**Exercise directions**
Your answer should be every line with the word "service", copied from the data below.

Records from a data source

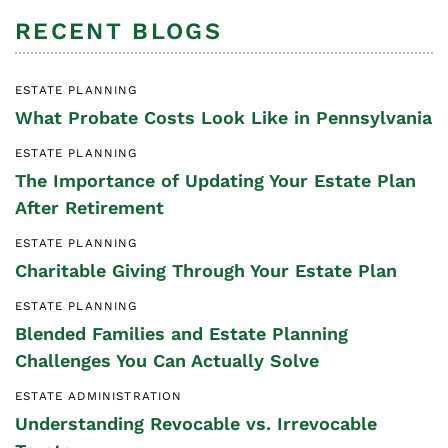
RECENT BLOGS
ESTATE PLANNING
What Probate Costs Look Like in Pennsylvania
ESTATE PLANNING
The Importance of Updating Your Estate Plan
After Retirement
ESTATE PLANNING
Charitable Giving Through Your Estate Plan
ESTATE PLANNING
Blended Families and Estate Planning
Challenges You Can Actually Solve
ESTATE ADMINISTRATION
Understanding Revocable vs. Irrevocable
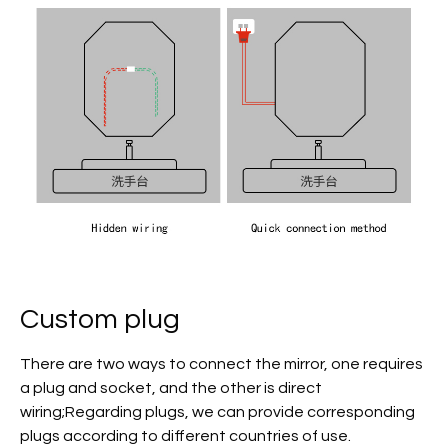
Custom plug
There are two ways to connect the mirror, one requires
a plug and socket, and the other is direct
wiring;Regarding plugs, we can provide corresponding
plugs according to different countries of use.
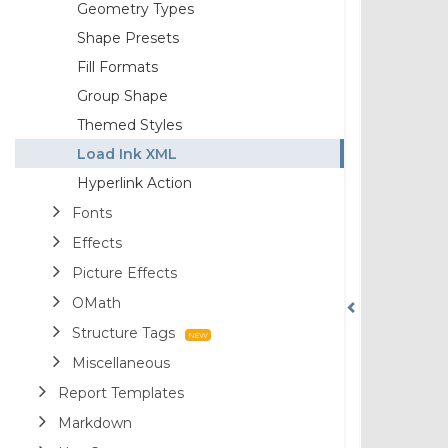
Geometry Types
Shape Presets
Fill Formats
Group Shape
Themed Styles
Load Ink XML
Hyperlink Action
Fonts
Effects
Picture Effects
OMath
Structure Tags
Miscellaneous
Report Templates
Markdown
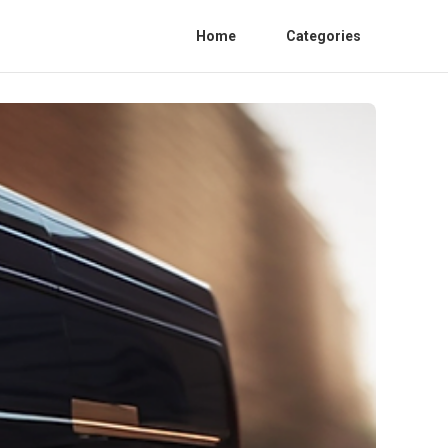
Home
Categories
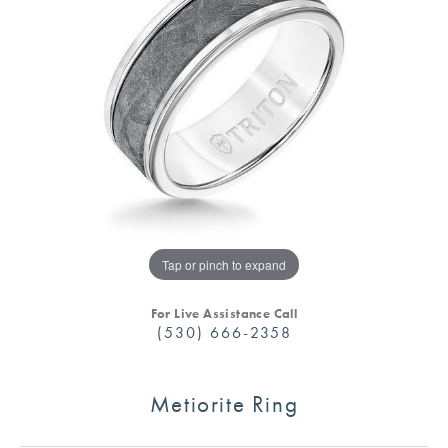
Tap or pinch to expand
For Live Assistance Call
(530) 666-2358
Metiorite Ring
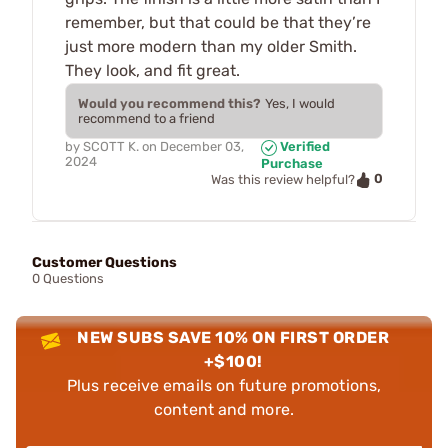
remember, but that could be that they’re
just more modern than my older Smith.
They look, and fit great.
Would you recommend this?
Yes, I would
recommend to a friend
by
SCOTT K.
on
December 03,
Verified
2024
Purchase
0
Was this review helpful?
Customer Questions
0 Questions
NEW SUBS SAVE 10% ON FIRST ORDER
+$100!
Plus receive emails on future promotions,
content and more.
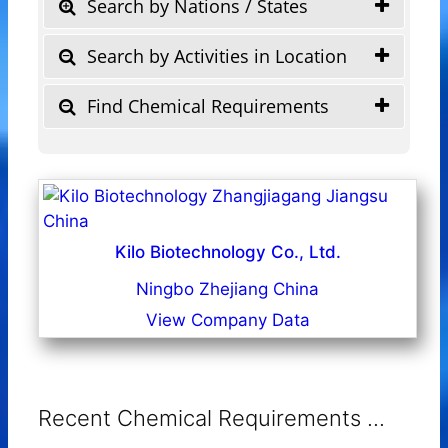
Search by Nations / States
Search by Activities in Location
Find Chemical Requirements
Kilo Biotechnology Co., Ltd.
Ningbo Zhejiang China
View Company Data
Recent Chemical Requirements ...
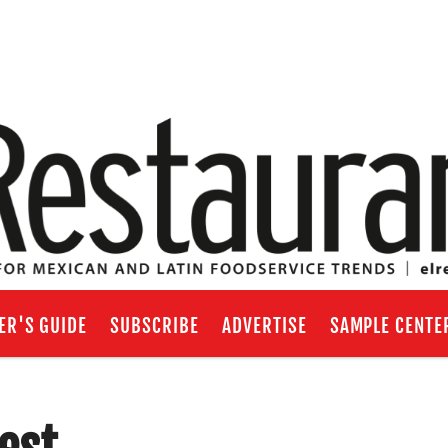
ER'S GUIDE
SUBSCRIBE
ADVERTISE
SAMPLE CENTE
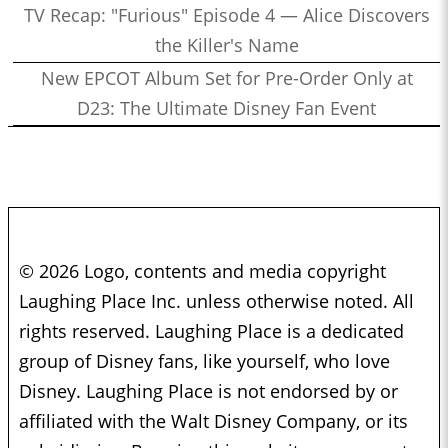
TV Recap: "Furious" Episode 4 — Alice Discovers
the Killer's Name
New EPCOT Album Set for Pre-Order Only at
D23: The Ultimate Disney Fan Event
© 2026 Logo, contents and media copyright
Laughing Place Inc. unless otherwise noted. All
rights reserved. Laughing Place is a dedicated
group of Disney fans, like yourself, who love
Disney. Laughing Place is not endorsed by or
affiliated with the Walt Disney Company, or its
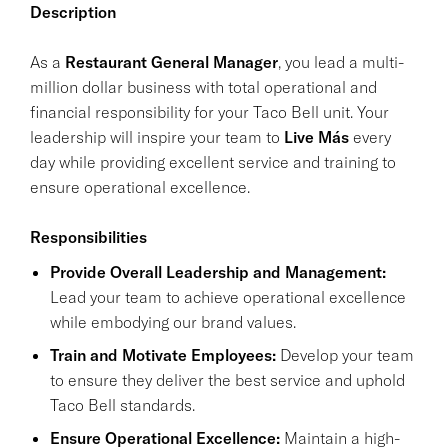
Description
As a
Restaurant General Manager
, you lead a multi-
million dollar business with total operational and
financial responsibility for your Taco Bell unit. Your
leadership will inspire your team to
Live Más
every
day while providing excellent service and training to
ensure operational excellence.
Responsibilities
Provide Overall Leadership and Management:
Lead your team to achieve operational excellence
while embodying our brand values.
Train and Motivate Employees:
Develop your team
to ensure they deliver the best service and uphold
Taco Bell standards.
Ensure Operational Excellence:
Maintain a high-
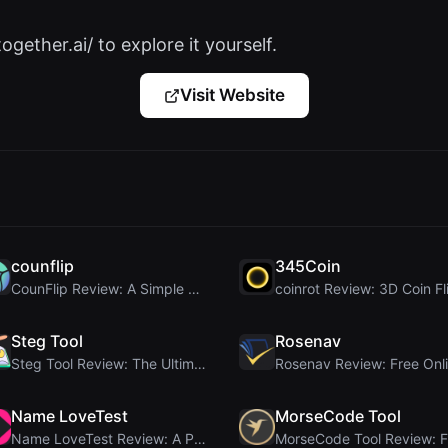
ogether.ai/ to explore it yourself.
Visit Website
counflip
345Coin
CounFlip Review: A Simple Coin Flip Tool That Reve...
Steg Tool
Rosenav
Steg Tool Review: The Ultimate Client-Side Image S...
Name LoveTest
MorseCode Tool
Name LoveTest Review: A Privacy-First Love Calcula...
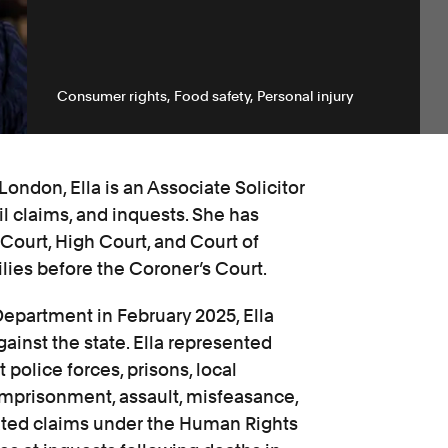
Consumer rights
Food safety
Personal injury
ondon, Ella is an Associate Solicitor
il claims, and inquests. She has
 Court, High Court, and Court of
ies before the Coroner’s Court.
 Department in February 2025, Ella
gainst the state. Ella represented
police forces, prisons, local
e imprisonment, assault, misfeasance,
gated claims under the Human Rights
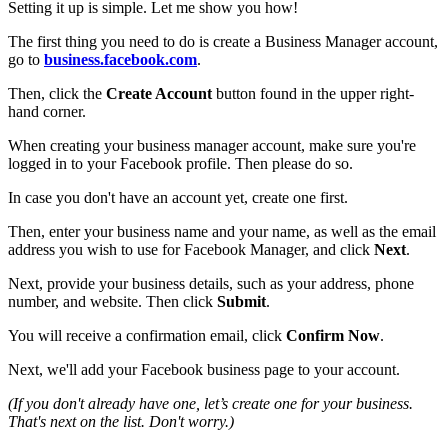
Setting it up is simple. Let me show you how!
The first thing you need to do is create a Business Manager account,
go to
business.facebook.com
.
Then, click the
Create Account
button found in the upper right-
hand corner.
When creating your business manager account, make sure you're
logged in to your Facebook profile. Then please do so.
In case you don't have an account yet, create one first.
Then, enter your business name and your name, as well as the email
address you wish to use for Facebook Manager, and click
Next
.
Next, provide your business details, such as your address, phone
number, and website. Then click
Submit
.
You will receive a confirmation email, click
Confirm Now
.
Next, we'll add your Facebook business page to your account.
(If you don't already have one, let’s create one for your business.
That's next on the list. Don't worry.)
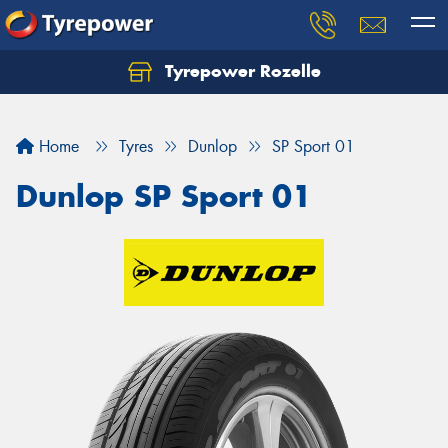
Tyrepower Rozelle
Home
Tyres
Dunlop
SP Sport 01
Dunlop SP Sport 01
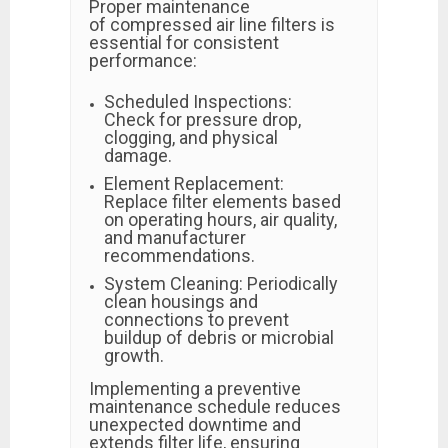
Proper maintenance
of compressed air line filters is
essential for consistent
performance:
Scheduled Inspections:
Check for pressure drop,
clogging, and physical
damage.
Element Replacement:
Replace filter elements based
on operating hours, air quality,
and manufacturer
recommendations.
System Cleaning: Periodically
clean housings and
connections to prevent
buildup of debris or microbial
growth.
Implementing a preventive
maintenance schedule reduces
unexpected downtime and
extends filter life, ensuring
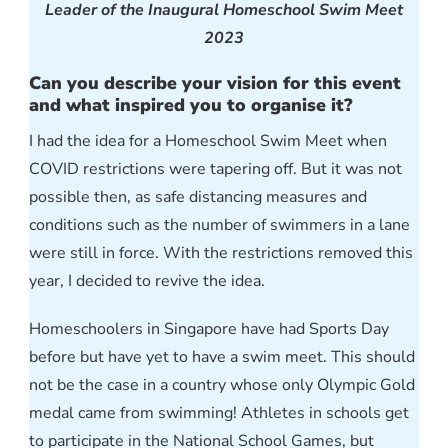
Leader of the Inaugural Homeschool Swim Meet
2023
Can you describe your vision for this event
and what inspired you to organise it?
I had the idea for a Homeschool Swim Meet when
COVID restrictions were tapering off. But it was not
possible then, as safe distancing measures and
conditions such as the number of swimmers in a lane
were still in force. With the restrictions removed this
year, I decided to revive the idea.
Homeschoolers in Singapore have had Sports Day
before but have yet to have a swim meet. This should
not be the case in a country whose only Olympic Gold
medal came from swimming! Athletes in schools get
to participate in the National School Games, but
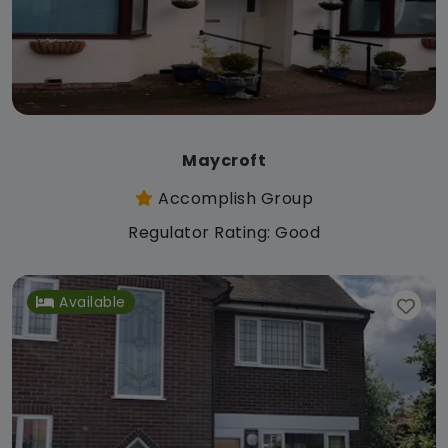
Maycroft
Accomplish Group
Regulator Rating: Good
Available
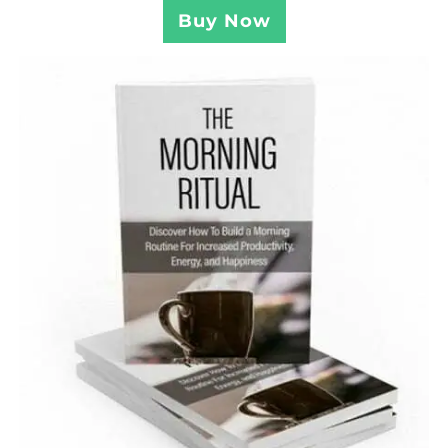
Buy Now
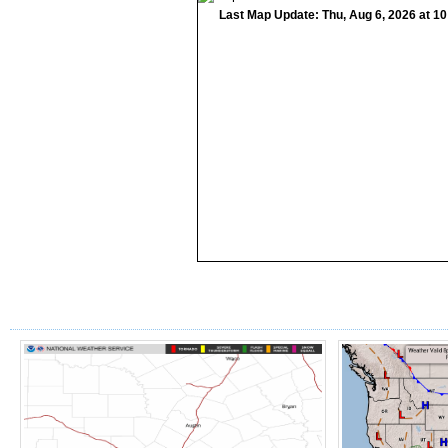
Last Map Update: Thu, Aug 6, 2026 at 1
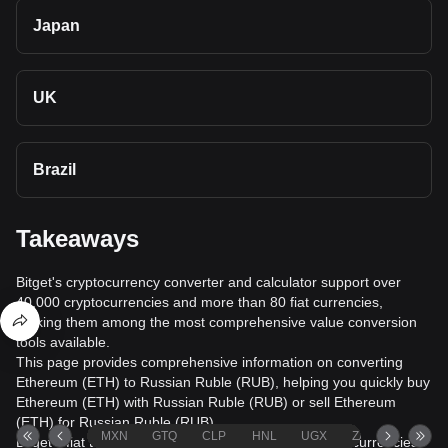
Japan
UK
Brazil
Takeaways
Bitget's cryptocurrency converter and calculator support over
40,000 cryptocurrencies and more than 80 fiat currencies,
making them among the most comprehensive value conversion
tools available.
This page provides comprehensive information on converting
Ethereum (ETH) to Russian Ruble (RUB), helping you quickly buy
Ethereum (ETH) with Russian Ruble (RUB) or sell Ethereum
(ETH) for Russian Ruble (RUB).
MXN
GTQ
CLP
HNL
UGX
ZAR
TND
Bitget's fiat trading service supports over 1000 cryptocurrencies,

**Task response**
day while providing excellent service and training to
to ensure they deliver the best service and uphold
Bitget's fiat trading service supports over 1000 cryptocurrencies,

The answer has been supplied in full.